Economic and Social Returns to Technology and Investment in Thailand

Ninth Work Plan, Marketing and Economic Analysis Research 4 (9MEAR4)
Progress Report

Siddhartha Dasgupta and Carole R. Engle
Department of Aquaculture and Fisheries
University of Arkansas at Pine Bluff
Pine Bluff, Arkansas, USA

Abstract

The first phase of this study was to conduct an analysis of the economic trade-offs associated with PD/A CRSP-developed technologies in Thailand using secondary data. This paper outlines conditions under which a small-scale tilapia producer in Thailand chooses among four PD/A CRSP­developed technologies: low-intensity inorganic fertilization (inorganic technology); organic fertilization with collected chicken manure (organic technology); organic fertilization in layer-fish integrated ponds (integrated technology); and high-input green water (HIGW) technology using intensive inorganic fertilization treatments.
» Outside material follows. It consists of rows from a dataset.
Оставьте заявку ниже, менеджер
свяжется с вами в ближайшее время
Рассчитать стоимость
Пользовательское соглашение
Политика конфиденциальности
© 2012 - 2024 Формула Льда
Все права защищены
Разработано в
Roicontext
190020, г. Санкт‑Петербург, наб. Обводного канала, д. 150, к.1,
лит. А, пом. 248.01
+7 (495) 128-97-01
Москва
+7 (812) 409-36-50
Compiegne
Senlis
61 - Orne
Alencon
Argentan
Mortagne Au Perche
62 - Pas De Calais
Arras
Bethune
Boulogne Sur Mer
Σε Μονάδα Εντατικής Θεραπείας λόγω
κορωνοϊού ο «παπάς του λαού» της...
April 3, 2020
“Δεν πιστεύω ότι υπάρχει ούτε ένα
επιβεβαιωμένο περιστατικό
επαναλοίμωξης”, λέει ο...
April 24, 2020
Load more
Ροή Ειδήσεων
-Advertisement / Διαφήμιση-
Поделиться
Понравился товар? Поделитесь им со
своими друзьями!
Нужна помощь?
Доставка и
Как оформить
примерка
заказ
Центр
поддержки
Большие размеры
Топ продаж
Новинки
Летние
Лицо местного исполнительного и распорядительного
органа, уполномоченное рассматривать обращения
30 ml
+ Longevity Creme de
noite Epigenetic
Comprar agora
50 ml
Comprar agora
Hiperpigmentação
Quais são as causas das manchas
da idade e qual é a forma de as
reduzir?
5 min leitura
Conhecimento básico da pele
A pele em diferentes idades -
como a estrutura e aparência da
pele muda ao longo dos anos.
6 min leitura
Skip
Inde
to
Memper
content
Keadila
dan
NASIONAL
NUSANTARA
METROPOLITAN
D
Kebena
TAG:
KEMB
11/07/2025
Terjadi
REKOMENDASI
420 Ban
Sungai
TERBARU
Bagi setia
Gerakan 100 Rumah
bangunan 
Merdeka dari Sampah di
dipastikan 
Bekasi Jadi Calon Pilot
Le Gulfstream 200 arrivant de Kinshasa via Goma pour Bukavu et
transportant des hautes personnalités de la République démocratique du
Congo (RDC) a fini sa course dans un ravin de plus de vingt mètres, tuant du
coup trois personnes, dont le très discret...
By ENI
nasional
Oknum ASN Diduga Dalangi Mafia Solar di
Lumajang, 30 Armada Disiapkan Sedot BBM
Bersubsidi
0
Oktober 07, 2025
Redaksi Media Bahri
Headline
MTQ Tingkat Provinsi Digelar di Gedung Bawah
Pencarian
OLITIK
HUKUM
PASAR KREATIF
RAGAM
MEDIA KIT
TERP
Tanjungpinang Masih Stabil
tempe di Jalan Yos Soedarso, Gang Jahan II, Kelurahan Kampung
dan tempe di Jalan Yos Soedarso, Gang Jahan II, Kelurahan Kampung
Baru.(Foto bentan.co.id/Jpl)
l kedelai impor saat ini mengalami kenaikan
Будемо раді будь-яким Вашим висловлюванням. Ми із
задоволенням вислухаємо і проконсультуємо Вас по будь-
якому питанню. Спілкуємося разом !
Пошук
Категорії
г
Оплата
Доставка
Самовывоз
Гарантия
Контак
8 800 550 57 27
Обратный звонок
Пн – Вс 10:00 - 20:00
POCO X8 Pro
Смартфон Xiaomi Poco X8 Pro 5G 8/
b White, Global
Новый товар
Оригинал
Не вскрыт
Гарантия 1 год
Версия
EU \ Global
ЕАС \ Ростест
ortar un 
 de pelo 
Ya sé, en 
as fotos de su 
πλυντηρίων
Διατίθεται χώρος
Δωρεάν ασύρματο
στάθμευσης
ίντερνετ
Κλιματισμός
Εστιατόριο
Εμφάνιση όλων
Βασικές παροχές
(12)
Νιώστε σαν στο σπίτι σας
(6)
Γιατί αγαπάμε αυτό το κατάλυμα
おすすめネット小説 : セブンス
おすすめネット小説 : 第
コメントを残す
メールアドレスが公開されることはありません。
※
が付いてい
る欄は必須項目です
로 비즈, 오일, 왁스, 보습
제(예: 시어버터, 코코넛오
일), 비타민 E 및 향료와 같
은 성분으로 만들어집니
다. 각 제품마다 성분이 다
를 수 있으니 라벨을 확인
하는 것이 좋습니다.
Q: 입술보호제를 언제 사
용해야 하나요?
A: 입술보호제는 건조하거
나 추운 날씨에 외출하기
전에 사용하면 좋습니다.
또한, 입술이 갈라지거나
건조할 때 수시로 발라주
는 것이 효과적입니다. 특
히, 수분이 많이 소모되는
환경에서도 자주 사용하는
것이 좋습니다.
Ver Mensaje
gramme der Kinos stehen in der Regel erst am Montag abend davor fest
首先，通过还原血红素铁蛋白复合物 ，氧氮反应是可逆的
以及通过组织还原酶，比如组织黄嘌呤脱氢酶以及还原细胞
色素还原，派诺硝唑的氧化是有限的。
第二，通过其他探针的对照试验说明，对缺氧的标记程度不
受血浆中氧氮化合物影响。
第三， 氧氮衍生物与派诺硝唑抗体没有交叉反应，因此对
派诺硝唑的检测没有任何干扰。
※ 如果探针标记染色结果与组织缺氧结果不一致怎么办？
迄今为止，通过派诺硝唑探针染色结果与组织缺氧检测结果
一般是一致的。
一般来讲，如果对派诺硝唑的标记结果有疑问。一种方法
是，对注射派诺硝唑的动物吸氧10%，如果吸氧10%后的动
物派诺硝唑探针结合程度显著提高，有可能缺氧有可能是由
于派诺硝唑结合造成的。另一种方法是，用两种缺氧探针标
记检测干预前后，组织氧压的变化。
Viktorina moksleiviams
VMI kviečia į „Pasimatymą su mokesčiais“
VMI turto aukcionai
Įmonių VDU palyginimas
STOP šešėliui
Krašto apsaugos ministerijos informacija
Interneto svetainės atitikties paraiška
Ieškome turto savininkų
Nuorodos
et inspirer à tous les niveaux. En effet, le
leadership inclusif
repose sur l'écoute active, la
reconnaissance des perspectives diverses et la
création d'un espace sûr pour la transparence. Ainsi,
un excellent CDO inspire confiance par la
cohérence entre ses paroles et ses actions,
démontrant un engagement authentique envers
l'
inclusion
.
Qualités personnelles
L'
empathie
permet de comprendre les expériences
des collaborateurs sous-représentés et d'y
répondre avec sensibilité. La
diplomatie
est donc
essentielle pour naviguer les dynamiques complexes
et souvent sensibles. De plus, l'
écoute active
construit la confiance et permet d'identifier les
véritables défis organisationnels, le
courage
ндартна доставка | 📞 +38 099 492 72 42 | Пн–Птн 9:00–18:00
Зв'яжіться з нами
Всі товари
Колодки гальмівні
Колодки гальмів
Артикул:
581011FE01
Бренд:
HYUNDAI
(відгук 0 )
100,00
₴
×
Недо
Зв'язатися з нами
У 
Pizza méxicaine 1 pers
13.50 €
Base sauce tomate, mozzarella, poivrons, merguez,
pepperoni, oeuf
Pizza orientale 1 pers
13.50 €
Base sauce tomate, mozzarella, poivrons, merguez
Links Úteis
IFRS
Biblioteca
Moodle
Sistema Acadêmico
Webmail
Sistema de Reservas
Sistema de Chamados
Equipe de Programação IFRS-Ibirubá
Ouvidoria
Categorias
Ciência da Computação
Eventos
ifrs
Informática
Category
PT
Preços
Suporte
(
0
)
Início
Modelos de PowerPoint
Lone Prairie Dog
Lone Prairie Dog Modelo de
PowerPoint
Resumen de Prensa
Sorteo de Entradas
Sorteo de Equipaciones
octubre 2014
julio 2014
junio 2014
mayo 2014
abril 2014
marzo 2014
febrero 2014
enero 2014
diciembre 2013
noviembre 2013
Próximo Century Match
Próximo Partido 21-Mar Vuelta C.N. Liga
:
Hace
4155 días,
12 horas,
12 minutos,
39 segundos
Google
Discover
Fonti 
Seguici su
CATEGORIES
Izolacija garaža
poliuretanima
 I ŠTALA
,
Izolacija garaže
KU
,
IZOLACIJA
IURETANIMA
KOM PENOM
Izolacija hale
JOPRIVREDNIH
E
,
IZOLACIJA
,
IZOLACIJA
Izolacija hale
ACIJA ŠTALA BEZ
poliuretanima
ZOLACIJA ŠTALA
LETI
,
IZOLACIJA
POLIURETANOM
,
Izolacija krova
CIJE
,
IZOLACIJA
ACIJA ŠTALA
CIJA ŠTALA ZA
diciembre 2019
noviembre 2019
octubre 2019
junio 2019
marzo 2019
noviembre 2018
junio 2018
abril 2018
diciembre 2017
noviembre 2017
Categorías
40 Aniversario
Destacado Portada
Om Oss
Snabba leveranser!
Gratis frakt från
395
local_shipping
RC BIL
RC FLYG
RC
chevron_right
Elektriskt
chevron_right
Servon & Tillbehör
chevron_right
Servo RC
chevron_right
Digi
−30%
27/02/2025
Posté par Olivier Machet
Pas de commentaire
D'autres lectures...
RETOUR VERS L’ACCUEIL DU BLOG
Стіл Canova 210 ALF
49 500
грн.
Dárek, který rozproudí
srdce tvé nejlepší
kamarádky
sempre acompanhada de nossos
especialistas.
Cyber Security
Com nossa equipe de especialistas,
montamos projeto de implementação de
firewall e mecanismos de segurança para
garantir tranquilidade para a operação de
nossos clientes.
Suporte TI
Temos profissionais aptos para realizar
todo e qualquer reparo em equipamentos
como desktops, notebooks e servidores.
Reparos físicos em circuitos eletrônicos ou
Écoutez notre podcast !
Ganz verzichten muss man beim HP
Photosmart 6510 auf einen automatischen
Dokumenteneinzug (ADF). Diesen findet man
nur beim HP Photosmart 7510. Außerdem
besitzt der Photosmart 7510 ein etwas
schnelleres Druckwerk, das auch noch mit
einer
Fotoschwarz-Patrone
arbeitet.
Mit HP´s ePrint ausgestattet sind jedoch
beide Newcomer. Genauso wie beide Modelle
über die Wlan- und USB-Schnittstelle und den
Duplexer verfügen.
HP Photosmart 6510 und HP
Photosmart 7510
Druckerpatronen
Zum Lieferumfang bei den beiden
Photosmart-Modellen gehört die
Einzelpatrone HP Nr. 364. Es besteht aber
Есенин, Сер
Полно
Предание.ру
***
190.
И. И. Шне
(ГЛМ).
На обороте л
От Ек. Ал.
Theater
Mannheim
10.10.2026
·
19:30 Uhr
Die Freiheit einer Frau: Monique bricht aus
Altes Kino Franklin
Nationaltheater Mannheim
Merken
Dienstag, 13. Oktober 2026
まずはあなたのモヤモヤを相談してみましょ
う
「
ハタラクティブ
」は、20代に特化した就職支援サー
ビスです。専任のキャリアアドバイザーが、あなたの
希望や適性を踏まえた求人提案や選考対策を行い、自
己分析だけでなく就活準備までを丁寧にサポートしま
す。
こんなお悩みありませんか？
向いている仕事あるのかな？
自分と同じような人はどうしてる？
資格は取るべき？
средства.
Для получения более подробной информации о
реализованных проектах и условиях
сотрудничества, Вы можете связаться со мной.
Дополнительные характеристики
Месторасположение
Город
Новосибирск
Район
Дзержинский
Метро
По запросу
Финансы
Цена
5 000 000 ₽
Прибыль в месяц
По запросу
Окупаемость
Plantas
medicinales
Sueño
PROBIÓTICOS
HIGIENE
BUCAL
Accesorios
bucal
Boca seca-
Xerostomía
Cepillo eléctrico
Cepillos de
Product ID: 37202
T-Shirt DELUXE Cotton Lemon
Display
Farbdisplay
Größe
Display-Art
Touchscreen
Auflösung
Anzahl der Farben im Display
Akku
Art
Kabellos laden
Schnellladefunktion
A mixed-integer programming (MIP) model of annual operations of a small-scale Thai tilapia farm was developed and used to attribute technologies to the production ponds based on maximization of net income. Eleven scenarios were developed that were based on the advantages of each of the four technologies. Results of this first-phase analysis will provide important insights into the key relationships to be explored in the survey data collection phase. The following progress report presents the results of the analysis conducted in Phase I and a draft of the survey instrument to be used in data collection in the second phase. (A draft of this survey may be obtained from the PD/A CRSP—Eds.)

Introduction

Factors Affecting the Choice of Production Technology in Small-Scale Tilapia Farms in Thailand

The Pond Dynamics/Aquaculture Collaborative Research Support Program (PD/A CRSP) has been involved in fish production research in Thailand since 1983 (Engle and Skladany, 1992). Much of this effort has been focused on improving traditional tilapia culture technologies and developing new technologies that are accessible to Thai farmers. The goal of this paper is to identify conditions that influence a producer's choice of alternative tilapia technologies.

PD/A CRSP research on tilapia production in Thailand included topics such as

As a result of these and other studies, several alternative tilapia culture technologies were developed. Examples of such technologies include low-intensity inorganic pond fertilization, organic pond fertilization with chicken manure, and high-input green water (HIGW) technology using relatively intensive applications of urea and triple superphosphate (TSP). Inorganic pond fertilization has the advantages of high nutrient content and low oxygen demand (Yamada, 1986). Organic pond fertilization with chicken manure requires more dissolved oxygen and has the advantage of producing significantly higher fish yields when compared to inorganic fertilization alone (Diana et al., 1990). The HIGW technology, using sex-reversed tilapia, has produced yields of over 5,000 kg ha-1 yr-1, more than a tenfold increase over yields from traditional farms using ruminant manure and other organic farm refuse (Shrestha et al., 1997). In the face of such variety, producer choice of technology will depend on several factors that include fish yield, input prices, input availability, and financial considerations. Results of this paper will be useful in assisting Thai tilapia producers to choose the optimal technology under various production, market, and financial conditions.

Methods and Materials

Secondary data from four tilapia pond production technologies were available for this study:

The above production technologies are denoted hereafter as 1)inorganic, 2) organic, 3) integrated, and 4) HIGW, respectively.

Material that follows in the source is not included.